Have you experienced a similar issue recently? We found that you had the same warnings at #2421, which resulted in introducing the decode() at the JobWrapper.


Additional information on MySQLdb version:

>>> MySQLdb.version_info
(2, 0, 3, 'final', 0)
fstagni commented 8 months ago

Thank you for the info.
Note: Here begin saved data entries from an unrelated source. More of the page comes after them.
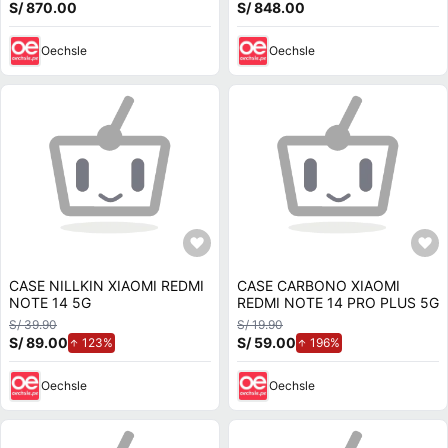
S/ 870.00
S/ 848.00
Oechsle
Oechsle
CASE NILLKIN XIAOMI REDMI
CASE CARBONO XIAOMI
NOTE 14 5G
REDMI NOTE 14 PRO PLUS 5G
S/ 39.90
S/ 19.90
S/ 89.00
de aumento.
S/ 59.00
de aumento.
123%
196%
Oechsle
Oechsle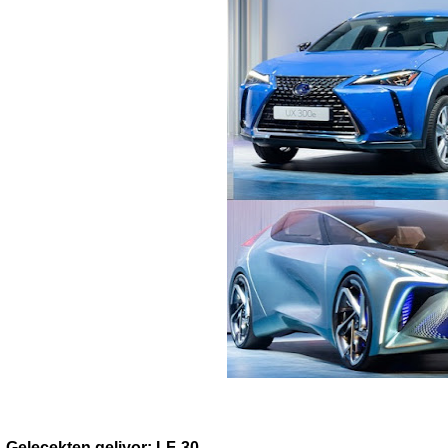
Gelecekten geliyor: LF-30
This actually happens also in LHCb production instance (also v8.0.x):

2024-02-23 08:48:08 UTC None/[849602392]JobWrapper INFO: Site has the following local SEs: Glasgow-DST, Glasgow_MC-DST
2024-02-23 08:48:08 UTC None/[849602392]JobWrapper WARN: This should never happen
2024-02-23 08:48:08 UTC None/[849602392]JobWrapper WARN: Optimizer information could not be converted to a dictionary will call catalog directly

The good news is that it is not dangerous.

I suspect an encode is needed at some point, we had in more recent past a bunch of cases like this, some fixed e.g. in https://github.com/DIRACGrid/DIRAC/pull/5854

Maybe simply this line in JobWrapper:

optDict, _length = DEncode.decode(self.optArgs["InputData"])

should become

optDict, _length = DEncode.decode(self.optArgs["InputData"].encode())
michmx commented 8 months ago

@fstagni Thanks a lot for the check and the confirmation that also happens on LHCb.

We have not been able to test the addition of .encode() yet as we got distracted with another problem, but after testing we will report the outcome.